#### TASK TO CARRY OUT:
Transcribe the data below verbatim from the line with "Describe the element at coordinates (51, 1355)" to the line with "This screenshot has height=1380, width=1013.". Include both of those lines.

[Stored items from a collection]
↓↓↓
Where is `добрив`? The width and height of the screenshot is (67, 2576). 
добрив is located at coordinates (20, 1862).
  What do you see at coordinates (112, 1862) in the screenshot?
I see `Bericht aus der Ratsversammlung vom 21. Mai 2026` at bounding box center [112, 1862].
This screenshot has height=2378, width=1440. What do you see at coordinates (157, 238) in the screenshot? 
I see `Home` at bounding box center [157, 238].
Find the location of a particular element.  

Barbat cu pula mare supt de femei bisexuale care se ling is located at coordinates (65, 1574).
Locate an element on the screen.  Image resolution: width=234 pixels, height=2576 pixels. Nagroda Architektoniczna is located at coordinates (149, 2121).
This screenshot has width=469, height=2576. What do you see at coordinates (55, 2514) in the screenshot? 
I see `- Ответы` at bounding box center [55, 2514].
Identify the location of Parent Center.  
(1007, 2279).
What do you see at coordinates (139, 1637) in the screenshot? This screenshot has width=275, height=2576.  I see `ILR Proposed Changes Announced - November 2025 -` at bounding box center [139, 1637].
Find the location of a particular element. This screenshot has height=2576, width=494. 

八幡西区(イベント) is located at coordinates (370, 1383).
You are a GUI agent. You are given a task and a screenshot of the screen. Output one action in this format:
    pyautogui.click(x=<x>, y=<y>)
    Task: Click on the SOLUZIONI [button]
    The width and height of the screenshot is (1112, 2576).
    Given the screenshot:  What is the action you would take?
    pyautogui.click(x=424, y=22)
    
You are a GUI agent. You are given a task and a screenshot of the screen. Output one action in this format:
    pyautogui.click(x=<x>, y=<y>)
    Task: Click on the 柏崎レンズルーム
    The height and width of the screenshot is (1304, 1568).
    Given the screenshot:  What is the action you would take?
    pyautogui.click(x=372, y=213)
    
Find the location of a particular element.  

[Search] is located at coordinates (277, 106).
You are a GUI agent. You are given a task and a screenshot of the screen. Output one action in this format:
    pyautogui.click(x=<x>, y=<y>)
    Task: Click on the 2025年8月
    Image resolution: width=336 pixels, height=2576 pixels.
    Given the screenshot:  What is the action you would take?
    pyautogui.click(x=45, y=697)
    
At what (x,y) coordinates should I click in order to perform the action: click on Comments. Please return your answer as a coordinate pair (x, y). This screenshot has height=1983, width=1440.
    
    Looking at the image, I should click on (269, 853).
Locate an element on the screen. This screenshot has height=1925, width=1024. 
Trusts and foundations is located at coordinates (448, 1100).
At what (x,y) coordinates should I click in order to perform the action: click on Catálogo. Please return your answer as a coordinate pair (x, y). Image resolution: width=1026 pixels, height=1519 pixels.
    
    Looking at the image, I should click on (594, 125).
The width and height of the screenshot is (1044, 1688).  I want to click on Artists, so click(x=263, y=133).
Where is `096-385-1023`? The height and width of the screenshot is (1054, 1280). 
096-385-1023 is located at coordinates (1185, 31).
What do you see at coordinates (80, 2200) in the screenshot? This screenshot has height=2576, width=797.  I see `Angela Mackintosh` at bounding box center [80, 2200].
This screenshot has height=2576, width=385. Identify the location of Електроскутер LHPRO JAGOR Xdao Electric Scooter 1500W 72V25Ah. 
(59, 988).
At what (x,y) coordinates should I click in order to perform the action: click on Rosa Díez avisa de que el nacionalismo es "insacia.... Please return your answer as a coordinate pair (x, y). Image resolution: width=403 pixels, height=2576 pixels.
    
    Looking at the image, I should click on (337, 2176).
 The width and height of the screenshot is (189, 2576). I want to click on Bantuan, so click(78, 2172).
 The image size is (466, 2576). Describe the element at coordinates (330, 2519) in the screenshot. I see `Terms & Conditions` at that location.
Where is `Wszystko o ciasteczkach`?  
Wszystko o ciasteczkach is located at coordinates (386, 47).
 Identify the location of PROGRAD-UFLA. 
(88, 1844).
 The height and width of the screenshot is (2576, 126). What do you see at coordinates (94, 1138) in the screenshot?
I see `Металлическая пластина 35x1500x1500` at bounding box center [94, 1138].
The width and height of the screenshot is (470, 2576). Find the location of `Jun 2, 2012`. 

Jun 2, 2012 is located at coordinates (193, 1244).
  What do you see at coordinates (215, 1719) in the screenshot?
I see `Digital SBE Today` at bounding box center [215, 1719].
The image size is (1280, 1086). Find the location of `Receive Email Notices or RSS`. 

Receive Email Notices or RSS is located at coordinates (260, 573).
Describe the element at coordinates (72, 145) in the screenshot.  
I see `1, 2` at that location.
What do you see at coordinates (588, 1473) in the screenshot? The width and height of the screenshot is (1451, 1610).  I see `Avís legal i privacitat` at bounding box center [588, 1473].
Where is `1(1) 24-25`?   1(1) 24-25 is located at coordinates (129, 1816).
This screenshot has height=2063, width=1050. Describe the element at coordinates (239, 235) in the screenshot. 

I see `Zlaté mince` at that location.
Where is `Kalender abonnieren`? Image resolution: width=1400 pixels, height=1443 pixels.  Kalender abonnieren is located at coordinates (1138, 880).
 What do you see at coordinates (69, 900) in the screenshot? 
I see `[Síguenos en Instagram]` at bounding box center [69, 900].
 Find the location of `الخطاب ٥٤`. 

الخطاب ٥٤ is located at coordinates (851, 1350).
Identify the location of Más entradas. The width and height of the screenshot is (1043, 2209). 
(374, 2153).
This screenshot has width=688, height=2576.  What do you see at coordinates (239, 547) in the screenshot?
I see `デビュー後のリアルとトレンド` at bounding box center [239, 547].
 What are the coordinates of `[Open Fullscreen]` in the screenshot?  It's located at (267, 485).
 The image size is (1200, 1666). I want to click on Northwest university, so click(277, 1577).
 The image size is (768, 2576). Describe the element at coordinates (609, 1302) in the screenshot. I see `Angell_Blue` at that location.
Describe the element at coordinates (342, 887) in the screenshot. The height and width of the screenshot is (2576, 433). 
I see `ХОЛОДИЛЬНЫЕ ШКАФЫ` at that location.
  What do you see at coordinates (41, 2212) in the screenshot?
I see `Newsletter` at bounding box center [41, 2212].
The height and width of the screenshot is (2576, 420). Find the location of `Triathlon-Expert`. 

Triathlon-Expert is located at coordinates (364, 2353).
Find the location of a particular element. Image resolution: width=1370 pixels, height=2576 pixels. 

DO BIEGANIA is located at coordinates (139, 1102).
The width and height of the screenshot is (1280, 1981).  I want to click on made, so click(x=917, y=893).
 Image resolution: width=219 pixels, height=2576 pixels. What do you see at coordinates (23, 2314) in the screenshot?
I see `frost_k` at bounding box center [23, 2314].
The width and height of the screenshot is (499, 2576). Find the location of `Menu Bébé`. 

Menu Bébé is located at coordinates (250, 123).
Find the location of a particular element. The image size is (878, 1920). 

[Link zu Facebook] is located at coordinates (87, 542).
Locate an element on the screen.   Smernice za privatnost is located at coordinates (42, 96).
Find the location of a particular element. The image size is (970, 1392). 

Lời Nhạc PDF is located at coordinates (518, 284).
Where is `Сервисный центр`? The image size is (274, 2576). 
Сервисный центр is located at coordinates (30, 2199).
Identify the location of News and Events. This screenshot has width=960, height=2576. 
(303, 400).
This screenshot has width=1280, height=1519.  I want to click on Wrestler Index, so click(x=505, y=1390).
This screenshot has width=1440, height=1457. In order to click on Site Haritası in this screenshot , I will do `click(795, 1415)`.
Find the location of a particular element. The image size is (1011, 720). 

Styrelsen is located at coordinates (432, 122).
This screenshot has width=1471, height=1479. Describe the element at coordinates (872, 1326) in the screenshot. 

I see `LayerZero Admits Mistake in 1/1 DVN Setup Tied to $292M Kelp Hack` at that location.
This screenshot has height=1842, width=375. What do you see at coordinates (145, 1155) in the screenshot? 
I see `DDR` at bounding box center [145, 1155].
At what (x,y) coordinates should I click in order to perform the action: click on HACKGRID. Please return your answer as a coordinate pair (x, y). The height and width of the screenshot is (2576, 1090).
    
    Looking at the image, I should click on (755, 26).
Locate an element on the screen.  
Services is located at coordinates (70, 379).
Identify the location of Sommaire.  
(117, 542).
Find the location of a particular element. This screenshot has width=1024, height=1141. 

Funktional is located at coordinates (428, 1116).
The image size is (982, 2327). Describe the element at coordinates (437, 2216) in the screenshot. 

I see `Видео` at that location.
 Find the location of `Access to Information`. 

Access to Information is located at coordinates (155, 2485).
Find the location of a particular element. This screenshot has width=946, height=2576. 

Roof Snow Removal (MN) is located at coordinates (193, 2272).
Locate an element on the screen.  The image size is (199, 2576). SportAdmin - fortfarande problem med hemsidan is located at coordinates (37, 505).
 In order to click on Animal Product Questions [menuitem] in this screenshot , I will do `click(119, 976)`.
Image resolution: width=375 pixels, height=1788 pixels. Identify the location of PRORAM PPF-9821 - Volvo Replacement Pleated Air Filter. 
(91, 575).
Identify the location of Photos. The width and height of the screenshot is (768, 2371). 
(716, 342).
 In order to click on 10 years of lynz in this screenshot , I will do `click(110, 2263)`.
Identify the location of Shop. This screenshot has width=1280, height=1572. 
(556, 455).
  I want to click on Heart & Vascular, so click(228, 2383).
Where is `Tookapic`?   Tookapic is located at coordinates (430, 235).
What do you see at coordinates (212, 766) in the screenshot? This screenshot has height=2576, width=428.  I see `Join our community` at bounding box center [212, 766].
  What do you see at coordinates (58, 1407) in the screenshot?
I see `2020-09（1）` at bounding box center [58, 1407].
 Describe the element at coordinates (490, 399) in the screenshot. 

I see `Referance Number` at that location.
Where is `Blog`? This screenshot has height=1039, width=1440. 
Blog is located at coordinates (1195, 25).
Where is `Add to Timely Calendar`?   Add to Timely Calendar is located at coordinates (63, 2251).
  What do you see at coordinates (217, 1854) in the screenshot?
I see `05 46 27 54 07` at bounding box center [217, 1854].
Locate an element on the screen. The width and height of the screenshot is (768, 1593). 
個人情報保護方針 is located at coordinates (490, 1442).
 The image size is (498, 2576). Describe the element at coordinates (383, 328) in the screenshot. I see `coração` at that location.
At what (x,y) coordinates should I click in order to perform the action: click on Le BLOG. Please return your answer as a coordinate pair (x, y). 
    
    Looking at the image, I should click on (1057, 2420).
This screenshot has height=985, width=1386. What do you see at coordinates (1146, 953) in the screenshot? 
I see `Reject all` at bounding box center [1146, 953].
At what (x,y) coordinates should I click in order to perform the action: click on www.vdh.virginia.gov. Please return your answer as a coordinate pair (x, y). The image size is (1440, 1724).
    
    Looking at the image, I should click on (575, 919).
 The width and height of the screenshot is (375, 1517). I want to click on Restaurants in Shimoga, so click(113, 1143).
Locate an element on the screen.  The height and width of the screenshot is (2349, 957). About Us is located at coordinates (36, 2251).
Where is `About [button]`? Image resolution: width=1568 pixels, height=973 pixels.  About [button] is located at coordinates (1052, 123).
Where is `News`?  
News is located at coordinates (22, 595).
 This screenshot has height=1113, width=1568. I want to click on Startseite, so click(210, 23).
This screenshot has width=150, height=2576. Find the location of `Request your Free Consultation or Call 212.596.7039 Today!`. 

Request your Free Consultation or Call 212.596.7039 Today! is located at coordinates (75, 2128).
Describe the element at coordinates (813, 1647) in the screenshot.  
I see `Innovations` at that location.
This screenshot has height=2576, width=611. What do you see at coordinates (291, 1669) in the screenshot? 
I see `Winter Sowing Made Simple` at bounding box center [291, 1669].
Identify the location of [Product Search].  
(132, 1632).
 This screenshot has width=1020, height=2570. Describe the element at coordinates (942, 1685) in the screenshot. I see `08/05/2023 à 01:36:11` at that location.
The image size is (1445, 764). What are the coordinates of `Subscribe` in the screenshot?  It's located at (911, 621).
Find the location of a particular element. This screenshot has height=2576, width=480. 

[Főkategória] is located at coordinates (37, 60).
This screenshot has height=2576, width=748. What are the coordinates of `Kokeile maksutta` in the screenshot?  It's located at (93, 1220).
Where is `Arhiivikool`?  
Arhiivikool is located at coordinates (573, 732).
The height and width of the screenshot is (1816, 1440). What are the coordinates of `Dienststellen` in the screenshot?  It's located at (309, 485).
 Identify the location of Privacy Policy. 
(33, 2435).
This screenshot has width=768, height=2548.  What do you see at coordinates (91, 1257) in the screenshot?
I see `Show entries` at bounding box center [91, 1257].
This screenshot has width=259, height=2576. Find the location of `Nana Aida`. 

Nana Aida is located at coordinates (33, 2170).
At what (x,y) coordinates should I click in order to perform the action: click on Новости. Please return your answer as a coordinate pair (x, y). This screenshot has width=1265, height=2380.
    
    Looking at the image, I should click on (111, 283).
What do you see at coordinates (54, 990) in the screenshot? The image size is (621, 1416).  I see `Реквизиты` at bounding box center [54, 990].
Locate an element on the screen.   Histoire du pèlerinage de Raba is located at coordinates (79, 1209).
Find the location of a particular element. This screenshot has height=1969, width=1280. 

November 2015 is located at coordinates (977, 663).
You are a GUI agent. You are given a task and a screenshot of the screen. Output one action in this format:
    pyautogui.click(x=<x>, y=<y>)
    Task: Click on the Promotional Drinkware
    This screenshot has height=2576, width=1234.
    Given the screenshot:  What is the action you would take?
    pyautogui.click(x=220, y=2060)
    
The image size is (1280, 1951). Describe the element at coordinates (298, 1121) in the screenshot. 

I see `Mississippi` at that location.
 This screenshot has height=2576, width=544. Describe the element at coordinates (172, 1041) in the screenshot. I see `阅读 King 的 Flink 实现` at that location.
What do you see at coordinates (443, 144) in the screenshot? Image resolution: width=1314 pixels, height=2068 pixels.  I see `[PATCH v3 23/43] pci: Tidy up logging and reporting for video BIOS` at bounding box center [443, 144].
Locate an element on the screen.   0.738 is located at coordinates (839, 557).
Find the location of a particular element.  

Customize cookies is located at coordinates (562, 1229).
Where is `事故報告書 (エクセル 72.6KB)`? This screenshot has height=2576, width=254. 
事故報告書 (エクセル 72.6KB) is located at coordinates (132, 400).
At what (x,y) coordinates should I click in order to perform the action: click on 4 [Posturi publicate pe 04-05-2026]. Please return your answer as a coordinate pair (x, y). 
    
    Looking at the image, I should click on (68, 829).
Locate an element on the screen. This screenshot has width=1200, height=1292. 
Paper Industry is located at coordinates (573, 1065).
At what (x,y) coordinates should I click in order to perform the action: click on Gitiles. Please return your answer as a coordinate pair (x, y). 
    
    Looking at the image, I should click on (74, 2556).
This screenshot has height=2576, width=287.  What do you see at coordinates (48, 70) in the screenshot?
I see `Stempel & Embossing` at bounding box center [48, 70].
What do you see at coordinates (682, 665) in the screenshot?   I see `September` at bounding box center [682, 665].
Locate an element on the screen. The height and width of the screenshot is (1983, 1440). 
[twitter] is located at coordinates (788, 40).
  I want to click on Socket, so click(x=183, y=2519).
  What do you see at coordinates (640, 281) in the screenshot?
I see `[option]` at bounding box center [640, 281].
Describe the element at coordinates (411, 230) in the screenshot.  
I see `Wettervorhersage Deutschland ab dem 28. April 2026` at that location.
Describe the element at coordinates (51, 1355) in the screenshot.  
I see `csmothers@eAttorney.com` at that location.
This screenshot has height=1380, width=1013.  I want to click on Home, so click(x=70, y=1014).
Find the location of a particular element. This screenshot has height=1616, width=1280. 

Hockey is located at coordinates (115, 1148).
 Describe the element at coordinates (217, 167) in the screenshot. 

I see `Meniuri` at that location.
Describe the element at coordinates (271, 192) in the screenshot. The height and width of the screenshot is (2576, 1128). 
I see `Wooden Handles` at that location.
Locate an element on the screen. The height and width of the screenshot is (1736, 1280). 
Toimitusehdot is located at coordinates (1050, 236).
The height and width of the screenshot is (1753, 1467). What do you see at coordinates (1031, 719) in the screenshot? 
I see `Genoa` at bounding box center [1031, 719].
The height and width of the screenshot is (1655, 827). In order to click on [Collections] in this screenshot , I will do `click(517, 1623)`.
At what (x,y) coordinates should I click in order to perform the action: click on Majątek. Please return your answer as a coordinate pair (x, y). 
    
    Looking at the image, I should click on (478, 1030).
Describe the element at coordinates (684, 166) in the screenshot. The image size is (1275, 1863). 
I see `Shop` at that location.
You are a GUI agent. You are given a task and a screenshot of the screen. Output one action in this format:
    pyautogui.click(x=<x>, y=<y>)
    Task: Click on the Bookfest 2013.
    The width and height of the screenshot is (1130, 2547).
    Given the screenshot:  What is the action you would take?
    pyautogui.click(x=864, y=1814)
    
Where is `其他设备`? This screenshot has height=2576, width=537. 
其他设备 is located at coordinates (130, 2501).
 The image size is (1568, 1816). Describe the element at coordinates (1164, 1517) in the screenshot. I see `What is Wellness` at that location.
↑↑↑
#### EXPECTED OUTPUT:
Describe the element at coordinates (51, 1355) in the screenshot.  
I see `csmothers@eAttorney.com` at that location.
This screenshot has height=1380, width=1013.  I want to click on Home, so click(x=70, y=1014).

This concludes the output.